Monoid associativity doesn't imply that inverses exist

[gunnihinn]

In Monoids etc, we have:

When a rule is associative [...] we can add or remove a term that is present at both sides of an equation and retaining the equality of the existing terms:

An image follows that suggests that for elements x, y, z and w, if x y z = w z then x y = w. This is false; there's nothing that says w has a right inverse. As a counterexample, take a commutative ring with a zero divisor, like k[X] / (X^3) where k is a field, and consider x = X, y = X, z = X and w = X^2. Then x y z = 0 and w z = 0 but x y = X^2 and w = X.

[vincentrolfs]

I was about to post the same thing. I think there are some (to me) simpler counterexamples than the one you posted, for example the natural numbers with the maximum operation. Under this operation (let's denote it with @), we have 2@5=5=3@5, but certainly 2!=3. If you want three operands you can add a 1.

By the way monoids where you can do the claimed manipulation are called cancelable. Every cancelable monoid can be naturally extended to a group, which is really nice. That group is called the Grothendieck group. Noncancellable monoids are important in the study of semifield theory.

[abuseofnotation]

Thanks, corrected.

[gunnihinn]

The new explanation is still not what associativity means. It mentions two equation rewriting conditions (the latter of which is a consequence of the former) that are true by basic logical assumptions.

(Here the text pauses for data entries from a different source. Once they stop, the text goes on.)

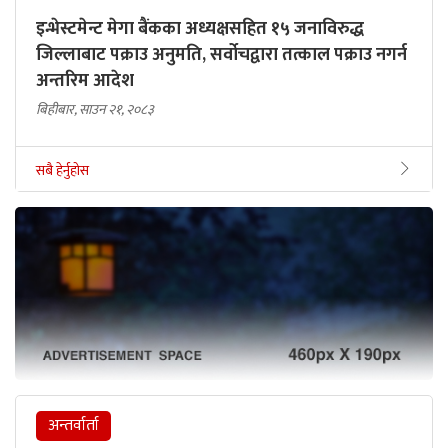
इन्भेस्टमेन्ट मेगा बैंकका अध्यक्षसहित १५ जनाविरुद्ध
जिल्लाबाट पक्राउ अनुमति, सर्वोचद्वारा तत्काल पक्राउ नगर्न
अन्तरिम आदेश
बिहीबार, साउन २१, २०८३
सबै हेर्नुहोस
अन्तर्वार्ता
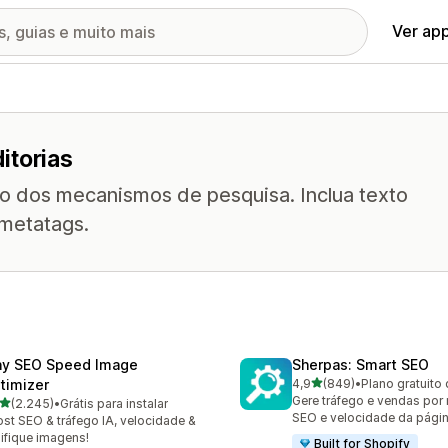
Ver ap
itorias
do dos mecanismos de pesquisa. Inclua texto
 metatags.
ny SEO Speed Image
Sherpas: Smart SEO
de 5 estrelas
timizer
4,9
(849)
•
Plano gratuito 
849 avaliações ao todo
Gere tráfego e vendas por
de 5 estrelas
(2.245)
•
Grátis para instalar
5 avaliações ao todo
SEO e velocidade da págin
st SEO & tráfego IA, velocidade &
ifique imagens!
Built for Shopify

Associativity means that it doesn't matter in what order we calculate pairwise combinations of terms in an expression. Alternatively, it means we can insert matching parentheses wherever we want and always get the same thing back. By definition, it just means that x (y z) = (x y) z for any three elements, and can be extended to x (y (z w)) = x ((y z) w) = (x y) (z w) = ((x y) z) w) = ..., and so on for any number of elements by induction.

[vincentrolfs]

I disagree, I think the new explanation looks good. The first part says that associativity means that the order in which we apply the operations doesn't matter, which is correct. The second part "when a rule is associative..." explains the consequences of associativity and mentions that we can replace individual elements by products without worry, which is also correct.

[abuseofnotation]

What @vincentrolfs, plus I wrote a detailed explanation of what associativity is in the previous chapter https://boris-marinov.github.io/category-theory-illustrated/02_category/

[abuseofnotation]

Feel free to open other issues for either this or something else, I really appreciate your feedback.